Intolérances alimentaires ?

Intolérance alimentaire et allergie : deux réalités très différentes

On confond souvent allergie et intolérance alimentaire, pourtant ces deux formes d’hypersensibilité sont fondamentalement différentes — tant dans leur mécanisme que dans la façon dont elles se manifestent.

L’allergie IgE-médiée : une réaction immédiate et visible

L’allergie dite IgE-médiée se reconnaît généralement assez vite. Elle provoque des réactions rapides, parfois violentes, qui peuvent toucher la peau, les voies respiratoires ou le système digestif. Le lien de cause à effet entre l’aliment ingéré et la réaction est souvent évident, ce qui facilite — même si cela reste éprouvant — l’identification du ou des aliments responsables.

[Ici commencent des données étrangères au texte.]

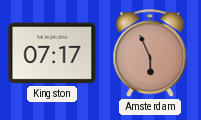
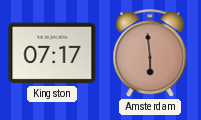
Amsterdam: 5:56 -> 5:59
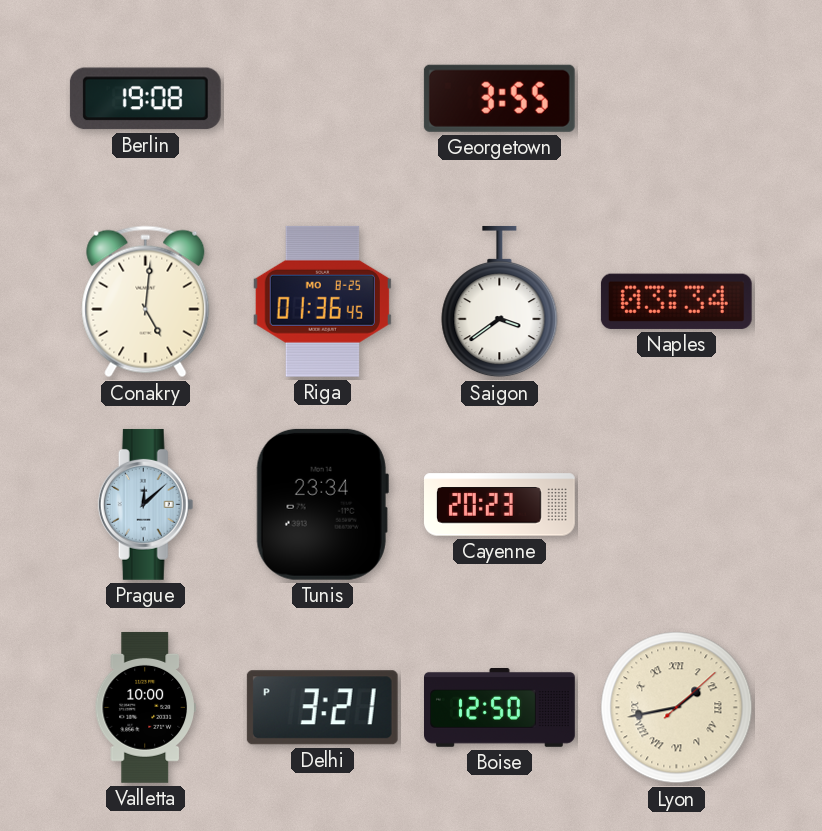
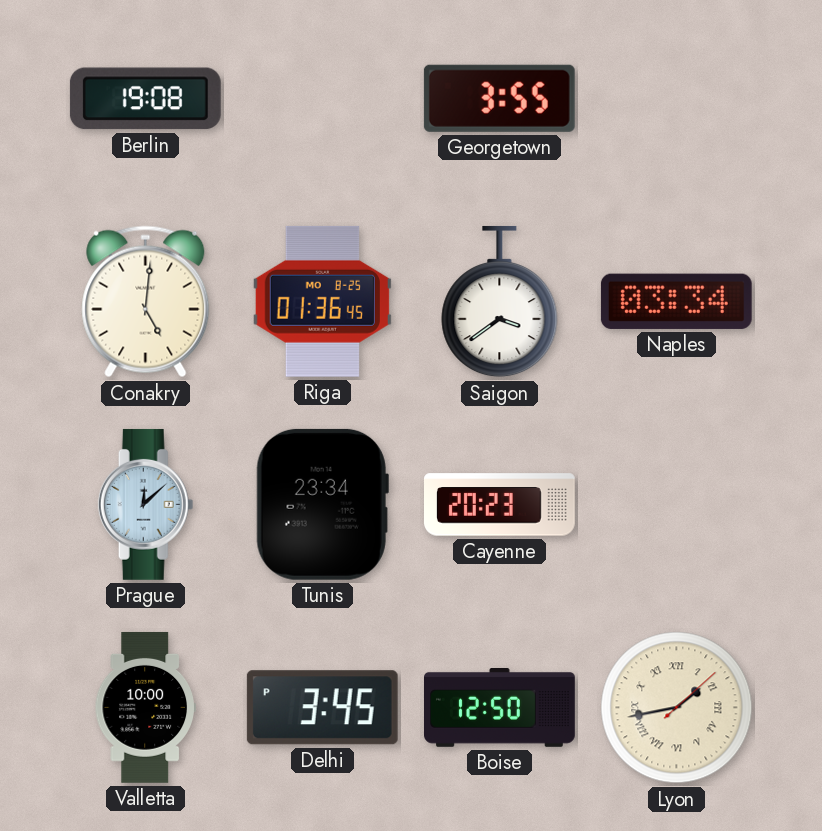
Delhi: 3:21 -> 3:45
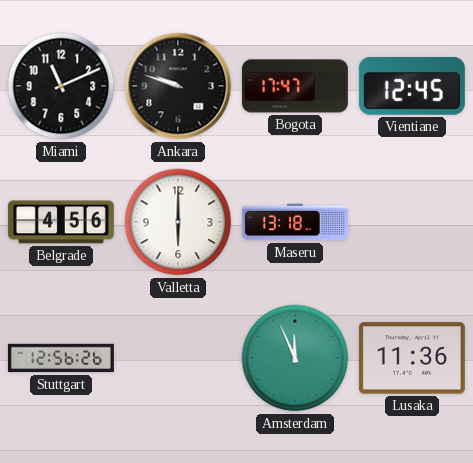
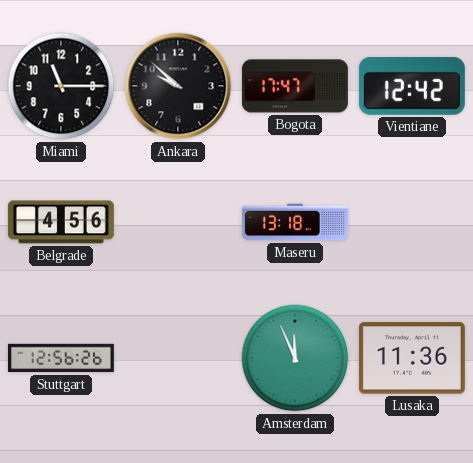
Miami: 11:11 -> 11:15
Ankara: 9:48 -> 9:52
Vientiane: 12:45 -> 12:42
Valletta: 6:00 -> none
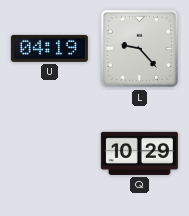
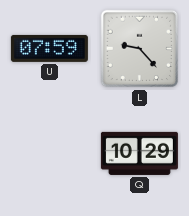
U: 04:19 -> 07:59
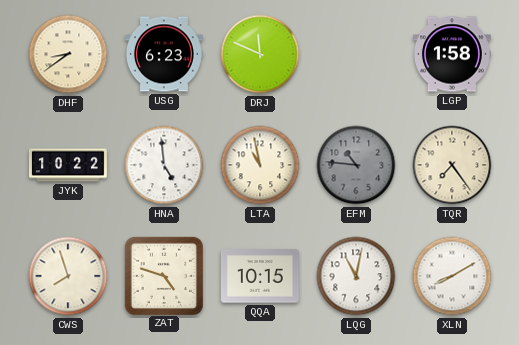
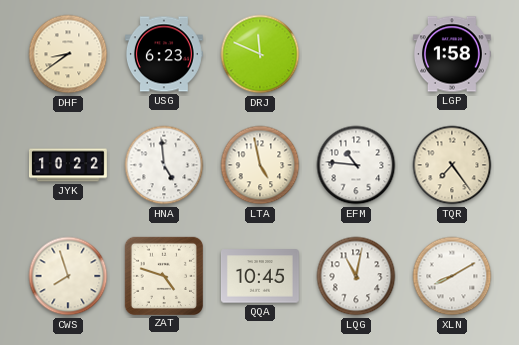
LTA: 10:58 -> 4:58
EFM dial: grey -> white
QQA: 10:15 -> 10:45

L’intolérance alimentaire : une inflammation silencieuse

L’intolérance alimentaire, aussi appelée allergie non IgE-médiée, fonctionne très différemment. Elle peut s’installer et se développer pendant de longs mois, voire des années, sans signes cliniques évidents. C’est précisément ce qui la rend si difficile à identifier.

À son origine, on retrouve généralement une dysbiose intestinale — un déséquilibre du microbiote — et/ou une hyperperméabilité de la muqueuse intestinale. Le Dr Nicolas Zamaria explique très clairement le mécanisme immunologique en jeu dans son livre Votre santé au bout de la fourchette :

« Lorsque la muqueuse intestinale perd de son étanchéité, des molécules alimentaires non assimilées peuvent traverser illégalement la barrière intestinale et entrer dans le flux sanguin. Considérées par le corps comme des intrus, le système immunitaire va produire des anticorps spécifiques de type IgG qui s’attacheront sur ces molécules alimentaires, formant des complexes immuns. Lorsque ces complexes continuent de se former dans le temps et s’accumulent, ils peuvent engendrer et entretenir une inflammation intestinale de bas grade et même migrer vers d’autres tissus et organes du corps, provoquant une inflammation sournoise. »

Sournoise, en effet. Car comment imaginer qu’un problème intestinal puisse se manifester sous la forme d’un eczéma, d’une acné persistante, de douleurs articulaires, de maux de tête récurrents, de troubles ORL, de difficultés de concentration, d’hyperactivité ou même de dépression ? Les symptômes apparaissent plusieurs heures, parfois plusieurs jours après l’ingestion de l’aliment en cause, et peuvent être si discrets — surtout chez un enfant — qu’ils passent inaperçus pendant des années.

Diagnostic et prise en charge

Des outils existent pour éclairer ce tableau complexe. Des biomarqueurs permettent aujourd’hui de détecter une dysbiose ou une hyperperméabilité intestinale, et des tests IgG peuvent guider un professionnel de santé souhaitant mettre en place un régime d’éviction ciblé, tout en travaillant à la restauration de la muqueuse intestinale.

Après une période d’éviction des aliments non tolérés, la réintroduction doit toujours être progressive et accompagnée. Dans de nombreux cas, la guérison de la muqueuse et le rétablissement d’une flore intestinale équilibrée permettent un retour à la normale — même si ce n’est pas systématique. En dernière instance, c’est le patient lui-même qui reste le meilleur juge : lui seul peut observer, au fil des réintroductions, si ses symptômes refont surface ou non.